### Task item
Which lines in the records below hold the word "Werbung"? Copy each of them.
::: Dataset
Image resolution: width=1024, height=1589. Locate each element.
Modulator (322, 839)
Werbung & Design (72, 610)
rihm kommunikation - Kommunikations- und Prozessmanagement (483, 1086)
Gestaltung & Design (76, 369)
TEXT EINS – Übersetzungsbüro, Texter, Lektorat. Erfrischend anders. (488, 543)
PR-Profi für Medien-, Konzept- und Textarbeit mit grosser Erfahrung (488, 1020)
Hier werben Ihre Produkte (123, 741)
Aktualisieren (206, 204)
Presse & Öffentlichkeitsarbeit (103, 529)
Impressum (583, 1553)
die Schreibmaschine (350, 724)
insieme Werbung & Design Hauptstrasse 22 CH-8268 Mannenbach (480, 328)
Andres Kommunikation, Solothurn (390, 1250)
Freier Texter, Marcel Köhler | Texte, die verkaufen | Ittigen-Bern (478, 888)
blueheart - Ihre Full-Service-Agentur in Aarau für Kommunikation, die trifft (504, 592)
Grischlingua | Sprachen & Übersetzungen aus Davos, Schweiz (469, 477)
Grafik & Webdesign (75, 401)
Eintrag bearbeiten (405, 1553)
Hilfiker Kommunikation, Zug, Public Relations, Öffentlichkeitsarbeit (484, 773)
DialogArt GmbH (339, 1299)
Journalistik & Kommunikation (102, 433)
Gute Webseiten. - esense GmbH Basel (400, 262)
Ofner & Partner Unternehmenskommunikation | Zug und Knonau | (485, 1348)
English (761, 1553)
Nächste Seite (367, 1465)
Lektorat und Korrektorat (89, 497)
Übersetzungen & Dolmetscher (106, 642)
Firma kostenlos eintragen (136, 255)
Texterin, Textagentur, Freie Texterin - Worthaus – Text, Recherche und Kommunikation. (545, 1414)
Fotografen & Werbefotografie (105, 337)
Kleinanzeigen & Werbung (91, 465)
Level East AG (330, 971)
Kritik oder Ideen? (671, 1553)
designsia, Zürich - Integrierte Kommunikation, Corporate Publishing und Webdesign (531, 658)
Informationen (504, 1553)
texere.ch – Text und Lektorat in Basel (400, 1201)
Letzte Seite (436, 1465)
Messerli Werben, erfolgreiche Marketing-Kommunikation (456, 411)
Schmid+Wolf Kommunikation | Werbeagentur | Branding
::::::
### Response for this exercise
Werbung & Design (72, 610)
insieme Werbung & Design Hauptstrasse 22 CH-8268 Mannenbach (480, 328)
Kleinanzeigen & Werbung (91, 465)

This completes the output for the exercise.